2020 Trends in Big Data: The Integration Agenda

Other than the resurgence of various Artificial Intelligence dimensions, the single most meaningful development in the big data space in the past several years is the burgeoning distribution of data assets.

Whereas once those assets were safely confined within the enterprise, the confluence of mobile technologies, the cloud, the Internet of Things, edge computing, containerization, social media, and big data itself has shifted the onus of data management to external, decentralized sources.

The ramifications of this reality are manifold. Organizations can now get the diversity of data required for meaningful machine learning results. The overhead of operating in hybrid, multi-cloud environments is less costly. The very worth of big data has increased with novel opportunities to comprehensively analyze business problems from an array of sources not previously available.

However, these benefits are only realized if organizations can successfully deal with the greatest consequence of the dispersal of data to heterogeneous settings: the undue emphasis it places on data integrations.

“This post big data architecture has a focus on the integration of data,” Cambridge Semantics CTO Sean Martin observed. “The Hadoop family of technologies was pretty good at aggregating a lot of data in data lakes, but they weren’t really good at integrating that data and often, there was chaos.”
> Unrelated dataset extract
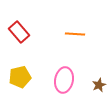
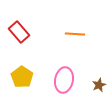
yellow pentagon: moved 2 px right; rotated 25 degrees counterclockwise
The challenges of integrating big data at scale mean much more than simply automating transformation processes. To reduce the chaos Martin described, organizations must also account for the demands of data discovery, semantic or business understanding of data, metadata management, structured and unstructured data, and transformation.

Surmounting these obstacles enables organizations to swiftly cull, understand, deploy, and reuse data for competitive advantage—at will—from the full range of sources available to the modern enterprise.

Structured, Unstructured, and Semi-Structured Data

Just as data have become more distributed across the computational landscape, the meaning of data integrations has similarly expanded. Cambridge Semantics VP of Marketing John Rueter noted that because of data’s increasing distribution, modern integration efforts involve “not only data, but [different] tools and technologies”. Implicit to this sundry of integration factors are the assortments of structured, unstructured, and semi-structured data that exacerbate integration attempts, forcing organizations to consider, “how do you operate with data where the structures and the content of the data is not that well known?” remarked Paxata SVP of Global Marketing Piet Loubser. The answer takes many forms, including:

  • Data Virtualization: According to Denodo CMO Ravi Shankar, virtualization technologies can produce data integrations that are “format agnostic. So the format could be structured data, unstructured data, or semi-structured data like XML and so on.”
  • Data Fabrics: Although definitions of data fabrics differ, the most comprehensive of these platforms consolidate any data management tool, technique, or approach with a semantic layer on top to rectify modeling and semantic differences to spur integrations.
  • GraphQL and JSON: Organizations can also connect to various sources with multiple data management platforms. By relying on GraphQL (an API and query language) and the schema on demand capabilities of JSON, organizations can swiftly get the connected architecture for “that flexibility that gives them the integrations and basically what they need,” maintained TopQuadrant CEO Irene Polikoff.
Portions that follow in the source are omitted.